◆ Task objective:
Could you filter the records below and return each line that holds "item"?

#### Material shown ####

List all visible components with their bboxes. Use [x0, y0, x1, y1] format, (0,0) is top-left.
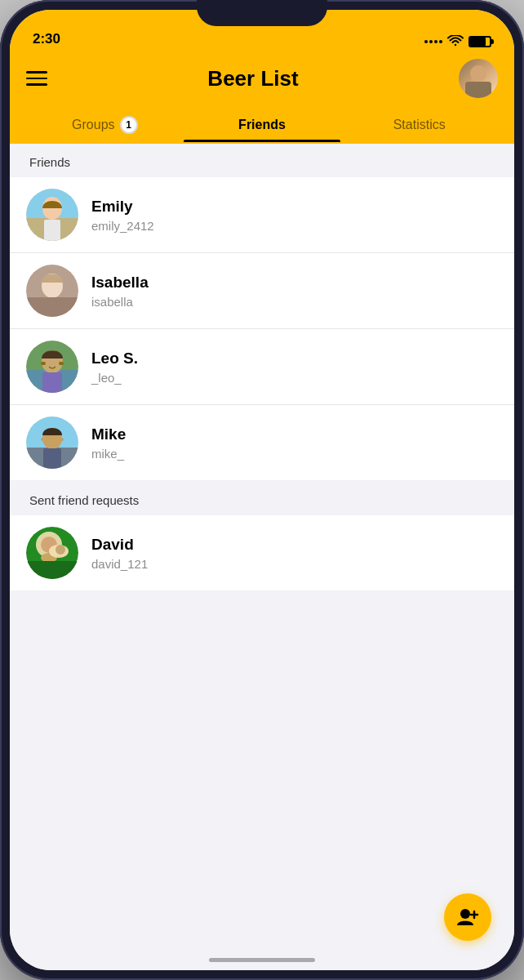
friend-username: mike_: [91, 447, 126, 461]
tab-statistics-label: Statistics: [393, 118, 446, 132]
friend-info: Leo S. _leo_: [91, 350, 138, 385]
friend-username: david_121: [91, 557, 148, 571]
svg-rect-16: [42, 372, 62, 393]
svg-rect-25: [26, 561, 78, 579]
svg-rect-2: [465, 82, 491, 98]
battery-icon: [468, 36, 491, 47]
signal-icon: [424, 40, 442, 43]
add-person-icon: [456, 907, 479, 927]
bottom-spacer: [10, 590, 514, 688]
menu-line-2: [26, 78, 47, 80]
status-icons: [424, 35, 491, 47]
sent-requests-section-header: Sent friend requests: [10, 482, 514, 515]
svg-rect-10: [26, 297, 78, 317]
friend-info: Isabella isabella: [91, 274, 149, 309]
avatar: [26, 416, 78, 469]
tab-groups-label: Groups: [72, 118, 114, 132]
avatar: [26, 189, 78, 241]
svg-rect-20: [43, 448, 61, 469]
friend-username: emily_2412: [91, 219, 154, 233]
svg-point-28: [460, 909, 470, 919]
friends-section-header: Friends: [10, 144, 514, 177]
avatar: [26, 341, 78, 393]
avatar-image: [459, 59, 498, 98]
content-area: Friends Emily: [10, 144, 514, 970]
friend-name: Leo S.: [91, 350, 138, 368]
svg-point-27: [56, 545, 65, 555]
tab-friends[interactable]: Friends: [184, 109, 341, 142]
tab-statistics[interactable]: Statistics: [340, 109, 498, 142]
notch: [197, 0, 327, 26]
user-avatar[interactable]: [459, 59, 498, 98]
friend-username: _leo_: [91, 371, 138, 385]
groups-badge: 1: [120, 116, 138, 134]
tab-bar: Groups 1 Friends Statistics: [26, 108, 498, 144]
sent-requests-list: David david_121: [10, 515, 514, 590]
tab-friends-label: Friends: [238, 118, 286, 132]
svg-rect-6: [44, 220, 60, 241]
header: Beer List Groups 1: [10, 52, 514, 144]
menu-line-1: [26, 71, 47, 74]
wifi-icon: [447, 35, 464, 47]
friend-username: isabella: [91, 295, 149, 309]
list-item[interactable]: David david_121: [10, 515, 514, 590]
home-indicator: [209, 958, 315, 962]
svg-rect-14: [41, 362, 46, 365]
friend-name: Emily: [91, 198, 154, 216]
friend-info: Mike mike_: [91, 425, 126, 461]
header-title: Beer List: [207, 66, 298, 91]
friends-list: Emily emily_2412: [10, 177, 514, 480]
add-friend-button[interactable]: [444, 893, 491, 941]
friend-info: David david_121: [91, 536, 148, 571]
friend-name: Isabella: [91, 274, 149, 292]
friend-name: Mike: [91, 425, 126, 443]
phone-screen: 2:30: [10, 10, 514, 970]
phone-frame: 2:30: [0, 0, 524, 980]
friend-name: David: [91, 536, 148, 554]
avatar: [26, 527, 78, 579]
list-item[interactable]: Emily emily_2412: [10, 177, 514, 253]
svg-rect-15: [59, 362, 64, 365]
menu-button[interactable]: [26, 71, 47, 86]
friend-info: Emily emily_2412: [91, 198, 154, 233]
tab-groups[interactable]: Groups 1: [26, 108, 184, 144]
header-top: Beer List: [26, 59, 498, 98]
status-time: 2:30: [33, 31, 60, 47]
list-item[interactable]: Mike mike_: [10, 405, 514, 480]
avatar: [26, 265, 78, 317]
menu-line-3: [26, 83, 47, 86]
list-item[interactable]: Leo S. _leo_: [10, 329, 514, 405]
list-item[interactable]: Isabella isabella: [10, 253, 514, 329]
svg-point-0: [470, 65, 486, 82]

####

◆ Exercise response:
list-item[interactable]: David david_121: [10, 515, 514, 590]
list-item[interactable]: Emily emily_2412: [10, 177, 514, 253]
list-item[interactable]: Mike mike_: [10, 405, 514, 480]
list-item[interactable]: Leo S. _leo_: [10, 329, 514, 405]
list-item[interactable]: Isabella isabella: [10, 253, 514, 329]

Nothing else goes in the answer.